Applied to this example, this would look like this:

constexpr char *basename_ptr = static_basename(__FILE__);
constexpr auto basename = array_string<static_strlen(basename_ptr)>(basename_ptr); \

This uses the static_string library published along with the above blogpost. For this example to work, you will need some changes to the static_string class (to make it accept regular char* as well), see this pull request for the version I used.

The resulting basename variable is an array_string object, which contains just a char array containing the resulting string. You can use array indexing on it directly to access variables, implicitly convert to const char* or explicitly convert using basename.c_str().

So, this solves my requirement pretty neatly (saving a lot of flash space!). It would be even nicer if I did not need to repeat the basename_ptr above, or could move the duplication into a helper class or function, but that does not seem to be possible.

 
0 comments -:- permalink -:- 21:33
Forcing compiletime initialization of variables in C++ using constexpr

Every now and then I work on some complex C++ code (mostly stuff running on Arduino nowadays) so I can write up some code in a nice, consise and abstracted manner. This almost always involves classes, constructors and templates, which serve their purpose in the abstraction, but once you actually call them, the compiler should optimize all of them away as much as possible.

This usually works nicely, but there was one thing that kept bugging me. No matter how simple your constructors are, initializing using constructors always results in some code running at runtime.

In contrast, when you initialize normal integer variable, or a struct variable using aggregate initialization, the copmiler can completely do the initialization at compiletime. e.g. this code:

struct Foo {uint8_t a; bool b; uint16_t c};
Foo x = {0x12, false, 0x3456};

Would result in four bytes (0x12, 0x00, 0x34, 0x56, assuming no padding and big-endian) in the data section of the resulting object file. This data section is loaded into memory using a simple loop, which is about as efficient as things get.

Now, if I write the above code using a constructor:

struct Foo {
    uint8_t a; bool b; uint16_t c;};
    Foo(uint8_t a, bool b, uint16_t c) : a(a), b(b), c(c) {}
};
Foo x = Foo(0x12, false, 0x3456);

This will result in those four bytes being allocated in the bss section (which is zero-initialized), with the constructor code being executed at startup.
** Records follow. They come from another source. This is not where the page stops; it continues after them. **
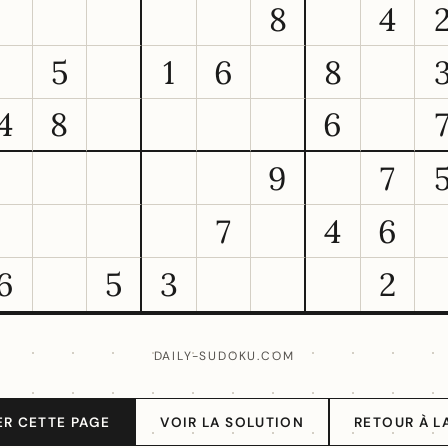
8
4
5
1
6
8
4
8
6
9
7
7
4
6
6
5
3
2
DAILY-SUDOKU.COM
ER CETTE PAGE
VOIR LA SOLUTION
RETOUR À L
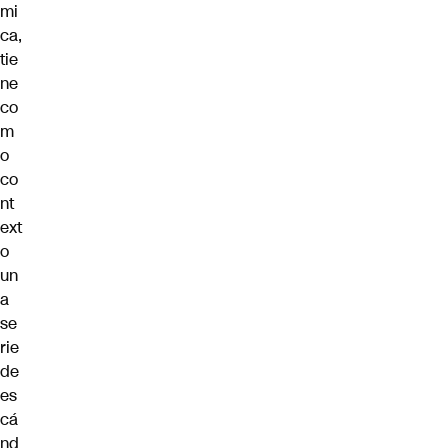
mi
ca,
tie
ne
co
m
o
co
nt
ext
o
un
a
se
rie
de
es
cá
nd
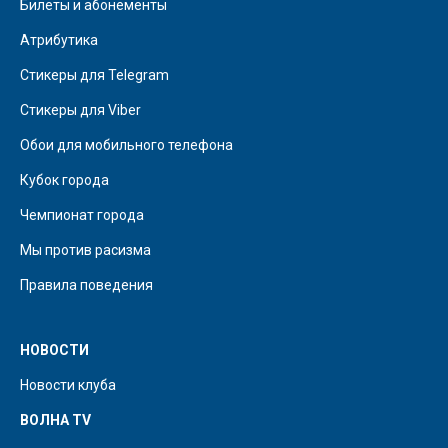
Билеты и абонементы
Атрибутика
Стикеры для Telegram
Стикеры для Viber
Обои для мобильного телефона
Кубок города
Чемпионат города
Мы против расизма
Правила поведения
НОВОСТИ
Новости клуба
ВОЛНА TV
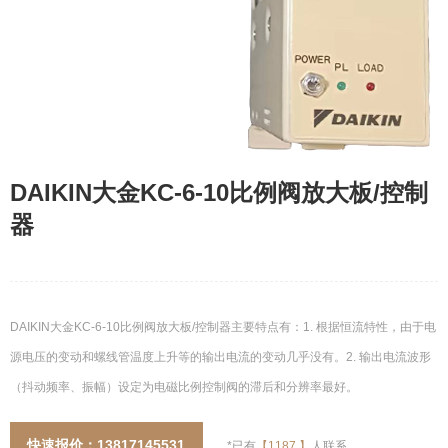
DAIKIN大金KC-6-10比例阀放大板/控制
器
DAIKIN大金KC-6-10比例阀放大板/控制器主要特点有：1. 根据恒流特性，由于电
源电压的变动和螺线管温度上升等的输出电流的变动几乎没有。2. 输出电流波形
（抖动频率、振幅）设定为电磁比例控制阀的滞后和分辨率最好。
快速报价：13817145531
*已有
【
1187
】
人联系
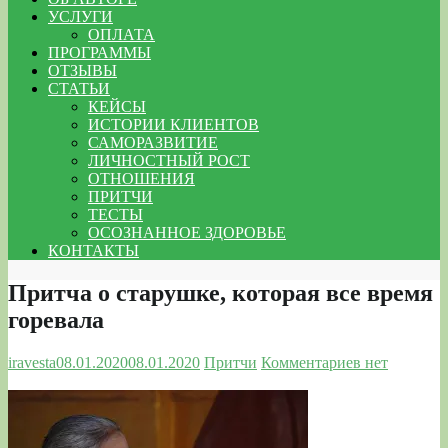
УСЛУГИ
ОПЛАТА
ПРОГРАММЫ
ОТЗЫВЫ
СТАТЬИ
КЕЙСЫ
ИСТОРИИ КЛИЕНТОВ
САМОРАЗВИТИЕ
ЛИЧНОСТНЫЙ РОСТ
ОТНОШЕНИЯ
ПРИТЧИ
ТЕСТЫ
ОСОЗНАННОЕ ЗДОРОВЬЕ
КОНТАКТЫ
Притча о старушке, которая все время
горевала
iravesta
08.01.2020
08.01.2020
Притчи
Комментариев нет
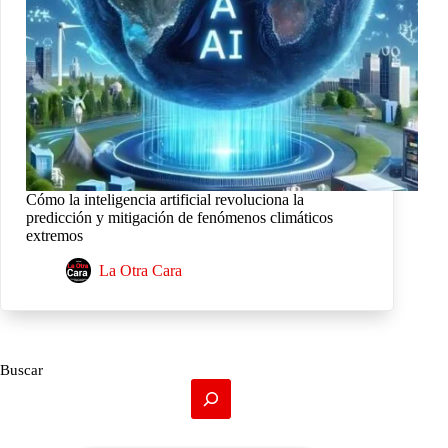
Cómo la inteligencia artificial revoluciona la
predicción y mitigación de fenómenos climáticos
extremos
La Otra Cara
Buscar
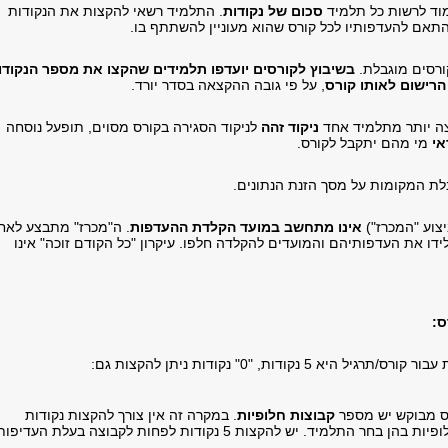
מוד לרשות כל תלמיד
סכום של נקודות
. התלמיד רשאי להקצות את הנקודות
תאם להעדפותיו לכל קורס שהוא מעוניין להשתתף בו.
רסים מוגבלת.
בשיבוץ לקורסים יועדפו תלמידים שהקצו את מספר הנקודו
הרישום לאותו קורס
, על פי גובה ההקצאה בסדר יורד.
ה יותר מתלמיד אחד
ניקוד זהה
לניקוד הסגירה בקורס מסוים, תופעל נוסחה
אי
מי מהם יתקבל לקורס.
לת המקומות על מסך הזנת הנתונים.
צוע "המכרז")
אינו מתחשב במועד הקלדת ההעדפות
. ה"מכרז" מתבצע לאח
דו את העדפותיהם והמועדים להקלדה חלפו. עיקרון "כל הקודם זוכה" אינו
ס
:
יא 5 נקודות, "0" נקודות ניתן להקצות גם:
 מבוקש יש מספר
קבוצות חלופיות
. במקרה זה אין צורך להקצות נקודות
לקבוצות החלופיות בהן בחר התלמיד. יש להקצות 5 נקודות לפחות לקבוצה בעלת העדיפו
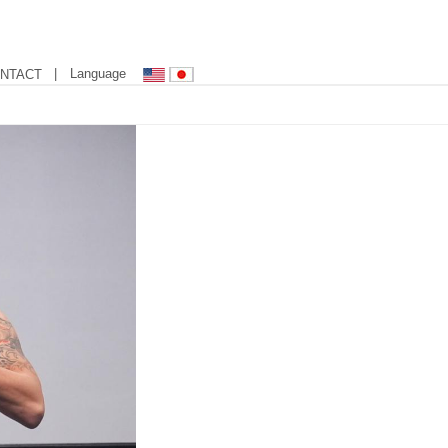
| Language
NTACT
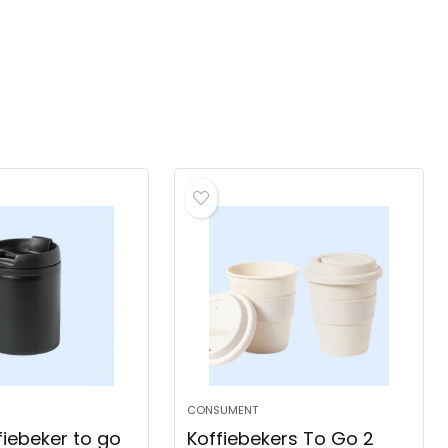
CONSUMENT
fiebeker to go
Koffiebekers To Go 2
The actual call to the constructor is inlined of course, but this still means there is code that loads every byte into a register, loads the address in a register, and stores the byte to memory (assuming an 8-bit architecture, other architectures will do more bytes at at time).

This doesn't matter much if it's just a few bytes, but for larger objects, or multiple small objects, having the loading code intermixed with the data like this easily requires 3 to 4 times as much code as having it loaded from the data section. I don't think CPU time will be much different (though first zeroing memory and then loading actual data is probably slower), but on embedded systems like Arduino, code size is often limited, so not having the compiler just resolve this at compiletime has always frustrated me.

Constant Initialization

Today I learned about a new feature in C++11: Constant initialization. This means that any global variables that are initialized to a constant expression, will be resolved at runtime and initialized before any (user) code (including constructors) starts to actually run.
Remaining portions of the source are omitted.